Bond Outlook May 5 2010

From Greece to other “southerners” to the euro zone as a whole: yes, entirely possible but the powers that be will do everything possible to save the single currency.

Bond Outlook [by bridport & cie, May 5th 2010]

Despite highlighting the importance of Bernanke’s comments last week concerning his fears about the efficacy of US Government debt management, this week our focus inevitably returns to the Euro zone. Whilst notable (and perhaps mistrusted) in its own right, the most significant element of the Greek bailout is its implications for the treatment of other Southern European nations, most of whom have debt levels of a much greater magnitude than the Hellenic Republic. (In the case of Spain and Italy, up to 10 times the size.)

 

The argument that we have echoed here over and over again about the USA – that living beyond one’s means is unsustainable – certainly applies to the deficit euro zone countries, although not necessarily to the euro zone as a whole, an important point as we draw parallels with the USA. It is ironic that the EMU is having to face up to, and is acting upon, an unsustainable situation before the USA, which ‘benefits”, if that is the right word, from a provisional sustainability courtesy of China and Japan’s US bond holdings.

 

If markets were left to their own devices, Greece would default.

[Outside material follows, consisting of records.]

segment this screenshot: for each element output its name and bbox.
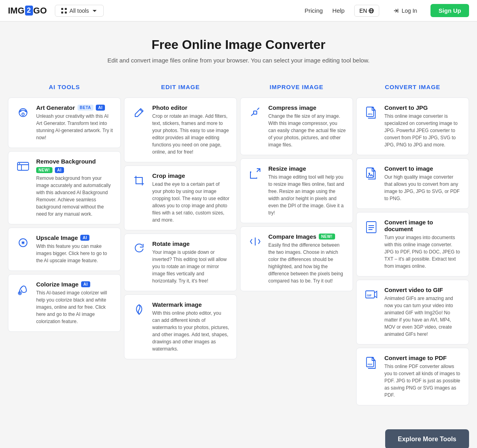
art-generator-icon bbox=[15, 104, 31, 121]
tool-card-compress-image[interactable]: Compress imageChange the file size of an… bbox=[240, 97, 353, 155]
tool-card-compare-images[interactable]: Compare ImagesNEW!Easily find the differ… bbox=[240, 226, 353, 291]
svg-text:PDF: PDF bbox=[368, 363, 372, 366]
language-button[interactable]: EN bbox=[354, 5, 379, 17]
chevron-down-icon bbox=[91, 8, 98, 14]
crop-image-title: Crop image bbox=[152, 172, 230, 179]
convert-to-image-icon bbox=[363, 165, 380, 182]
logo[interactable]: IMG 2 GO bbox=[8, 6, 47, 16]
all-tools-button[interactable]: All tools bbox=[55, 5, 104, 17]
remove-background-title: Remove BackgroundNEW!AI bbox=[36, 158, 114, 173]
tool-card-convert-image-to-document[interactable]: Convert image to documentTurn your image… bbox=[356, 212, 469, 277]
header-nav: Pricing Help EN Log In Sign Up bbox=[304, 4, 469, 17]
signup-button[interactable]: Sign Up bbox=[430, 4, 469, 17]
tool-card-rotate-image[interactable]: Rotate imageYour image is upside down or… bbox=[124, 234, 237, 291]
convert-video-to-gif-title: Convert video to GIF bbox=[384, 286, 462, 293]
svg-point-16 bbox=[18, 292, 21, 295]
convert-video-to-gif-content: Convert video to GIFAnimated GIFs are am… bbox=[384, 286, 462, 338]
remove-background-badge-new: NEW! bbox=[36, 167, 52, 173]
compare-images-desc: Easily find the difference between the t… bbox=[268, 242, 346, 284]
upscale-image-desc: With this feature you can make images bi… bbox=[36, 243, 114, 264]
convert-to-jpg-content: Convert to JPGThis online image converte… bbox=[384, 104, 462, 148]
watermark-image-content: Watermark imageWith this online photo ed… bbox=[152, 301, 230, 353]
hero-section: Free Online Image Converter Edit and con… bbox=[0, 21, 477, 72]
rotate-image-icon bbox=[131, 240, 147, 257]
compare-images-badge-new: NEW! bbox=[319, 234, 335, 240]
tool-card-remove-background[interactable]: Remove BackgroundNEW!AIRemove background… bbox=[8, 151, 121, 224]
header: IMG 2 GO All tools Pricing Help EN bbox=[0, 0, 477, 21]
convert-image-to-document-desc: Turn your images into documents with thi… bbox=[384, 234, 462, 270]
resize-image-desc: This image editing tool will help you to… bbox=[268, 173, 346, 216]
convert-image-to-pdf-content: Convert image to PDFThis online PDF conv… bbox=[384, 355, 462, 399]
resize-image-content: Resize imageThis image editing tool will… bbox=[268, 165, 346, 216]
help-link[interactable]: Help bbox=[332, 7, 345, 14]
tool-card-convert-to-jpg[interactable]: JPGConvert to JPGThis online image conve… bbox=[356, 97, 469, 155]
tool-card-photo-editor[interactable]: Photo editorCrop or rotate an image. Add… bbox=[124, 97, 237, 162]
upscale-image-content: Upscale ImageAIWith this feature you can… bbox=[36, 234, 114, 264]
convert-to-image-content: Convert to imageOur high quality image c… bbox=[384, 165, 462, 202]
crop-image-content: Crop imageLead the eye to a certain part… bbox=[152, 172, 230, 224]
svg-rect-1 bbox=[65, 8, 67, 10]
svg-point-12 bbox=[19, 163, 20, 164]
explore-more-section: Explore More Tools bbox=[0, 423, 477, 448]
svg-rect-0 bbox=[61, 8, 63, 10]
art-generator-content: Art GeneratorBETAAIUnleash your creativi… bbox=[36, 104, 114, 141]
rotate-image-title: Rotate image bbox=[152, 240, 230, 247]
crop-image-desc: Lead the eye to a certain part of your p… bbox=[152, 181, 230, 224]
convert-video-to-gif-desc: Animated GIFs are amazing and now you ca… bbox=[384, 295, 462, 338]
colorize-image-title: Colorize ImageAI bbox=[36, 281, 114, 288]
watermark-image-desc: With this online photo editor, you can a… bbox=[152, 310, 230, 353]
resize-image-title: Resize image bbox=[268, 165, 346, 172]
column-header-edit: EDIT IMAGE bbox=[122, 80, 238, 96]
column-header-ai: AI TOOLS bbox=[6, 80, 122, 96]
globe-icon bbox=[368, 8, 374, 14]
art-generator-badge-ai: AI bbox=[96, 105, 105, 111]
colorize-image-badge-ai: AI bbox=[81, 281, 90, 287]
rotate-image-content: Rotate imageYour image is upside down or… bbox=[152, 240, 230, 284]
watermark-image-icon bbox=[131, 301, 147, 318]
art-generator-desc: Unleash your creativity with this AI Art… bbox=[36, 113, 114, 141]
explore-more-button[interactable]: Explore More Tools bbox=[385, 429, 469, 448]
rotate-image-desc: Your image is upside down or inverted? T… bbox=[152, 249, 230, 284]
svg-rect-23 bbox=[366, 222, 376, 233]
column-header-improve: IMPROVE IMAGE bbox=[238, 80, 355, 96]
svg-rect-18 bbox=[250, 172, 251, 172]
convert-video-to-gif-icon: GIF bbox=[363, 286, 380, 303]
watermark-image-title: Watermark image bbox=[152, 301, 230, 308]
login-button[interactable]: Log In bbox=[389, 5, 421, 16]
convert-image-to-document-content: Convert image to documentTurn your image… bbox=[384, 219, 462, 270]
tool-card-upscale-image[interactable]: Upscale ImageAIWith this feature you can… bbox=[8, 228, 121, 271]
convert-to-image-desc: Our high quality image converter that al… bbox=[384, 173, 462, 202]
photo-editor-icon bbox=[131, 104, 147, 121]
login-icon bbox=[393, 8, 399, 14]
svg-point-10 bbox=[22, 113, 24, 115]
tool-card-colorize-image[interactable]: Colorize ImageAIThis AI-based image colo… bbox=[8, 274, 121, 332]
column-improve: IMPROVE IMAGECompress imageChange the fi… bbox=[238, 80, 355, 407]
convert-to-jpg-desc: This online image converter is specializ… bbox=[384, 113, 462, 148]
convert-to-image-title: Convert to image bbox=[384, 165, 462, 172]
svg-text:GIF: GIF bbox=[367, 294, 372, 297]
photo-editor-title: Photo editor bbox=[152, 104, 230, 111]
column-convert: CONVERT IMAGEJPGConvert to JPGThis onlin… bbox=[355, 80, 471, 407]
column-header-convert: CONVERT IMAGE bbox=[355, 80, 471, 96]
convert-to-jpg-title: Convert to JPG bbox=[384, 104, 462, 111]
grid-icon bbox=[61, 8, 67, 14]
tool-card-convert-video-to-gif[interactable]: GIFConvert video to GIFAnimated GIFs are… bbox=[356, 280, 469, 345]
convert-image-to-document-title: Convert image to document bbox=[384, 219, 462, 232]
svg-rect-2 bbox=[61, 12, 63, 14]
tool-card-convert-image-to-pdf[interactable]: PDFConvert image to PDFThis online PDF c… bbox=[356, 348, 469, 405]
remove-background-icon bbox=[15, 158, 31, 175]
photo-editor-desc: Crop or rotate an image. Add filters, te… bbox=[152, 113, 230, 156]
colorize-image-icon bbox=[15, 281, 31, 298]
hero-title: Free Online Image Converter bbox=[8, 37, 469, 52]
tool-card-art-generator[interactable]: Art GeneratorBETAAIUnleash your creativi… bbox=[8, 97, 121, 148]
tool-card-crop-image[interactable]: Crop imageLead the eye to a certain part… bbox=[124, 166, 237, 230]
tool-card-convert-to-image[interactable]: Convert to imageOur high quality image c… bbox=[356, 158, 469, 209]
svg-point-15 bbox=[22, 242, 24, 244]
upscale-image-icon bbox=[15, 234, 31, 251]
pricing-link[interactable]: Pricing bbox=[304, 7, 323, 14]
tool-card-watermark-image[interactable]: Watermark imageWith this online photo ed… bbox=[124, 294, 237, 359]
art-generator-title: Art GeneratorBETAAI bbox=[36, 104, 114, 111]
compare-images-title: Compare ImagesNEW! bbox=[268, 233, 346, 240]
tool-card-resize-image[interactable]: Resize imageThis image editing tool will… bbox=[240, 158, 353, 223]
convert-image-to-pdf-title: Convert image to PDF bbox=[384, 355, 462, 361]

Of course this is not the case, any more than US markets were left unfettered in the subprime crisis. There is simply too much at stake:

 

  • the danger to the entire single currency project
  • the magnitude of debt cross-holdings among the EU countries (e.g. 20% each for France and Germany of Spain’s debt, 36% for France of Italian debt, etc)
  • the exposure to “southern” debt by both banks and insurance companies
  • the consequences of a failure of the euro for the entire world’s financial system

 

Thus the EU countries and the IMF will do everything they can to avoid a Greek default and its exclusion from the euro zone. Rescheduling of Greek debt owned by other countries, as we suggested two weeks ago, remains a likely ingredient of any rescue, but we see outright default or dismissal as unlikely. If Greece does leave the EMU, it will be through its own volition, predicated, we would suggest, upon the level of civil unrest proving too great. .

 

So what price will be extracted for the rescue of the euro project? In simple terms, austerity for years to come in the deficit countries. In addition, much stricter control over irresponsible Finance Ministries will come as a means of mitigating the problem of a single central bank but 16 individual “Treasuries”. There will also no doubt be meetings in Brussels resulting in a treaty for euro zone countries to yield more sovereignty, accompanied by sighs of relief in the UK and other non-euro countries that they are not subject to such a move. Overall, economic growth will suffer, and a mere “L” shape to the recession in Europe will seem benign!

 

For a greater appreciation of the high degree of integration in European debt markets, we recommend that readers consult the New York Times “Europe’s Web of Debt”. As for the UK election, we refrain from comment until the result is known, but trust that any change will help the country face economic reality, including the need for drastic deficit reduction.

 

That hope is vainer for the USA, where deficits at all levels of government grow ever larger, and that is without taking into account the huge underfunding of social security and health care. It may take some time for markets to return once again to worrying about the USA and the dollar whilst Europe is providing such an entertaining distraction!

 

Our basic recommendations remain the same, to which we might add that some shift from southern to northern Europe, for both sovereign and corporate risk, might be appropriate.

 

Focus

 

(!) USA: a modest lowering of new unemployment claims to 448,000 per week. Household expenditure increased in March by 0.6%, while revenues expanded only 0.3%

 

(!) UK: the rebound of house prices is continuing (+1% on one month, 10.5% yoy)

 

(+) Euro Zone: business confidence improved to 101.6 in April vs. 97.9 in March. Producer prices were up 0.9% yoy

 

(+) Germany: unemployment declined in April to 7.8% from 8% in March

 

(–) Japan: unemployment has reached 5%, while deflation has accelerated to -1.2% per year

 

(+) Australia: The RBA raised it target rate by 25 bps to 4.5%

 

(–) Hungary: unemployment has reached 11.8%, an increase from 11.4% over the past three months

 

(–) Spain: unemployment has reached a new record of just over 20%

 

(+) Brazil: industrial production expanded 2.8% in March and by 18.1% yoy in Q1

 

 (+) positive for bonds (–) negative for bonds (!) watch out (?) begs the question

 

Recommended average maturity for bonds (corporate/government)

 

Current market conditions suggest a different maturity for corporates and government bonds.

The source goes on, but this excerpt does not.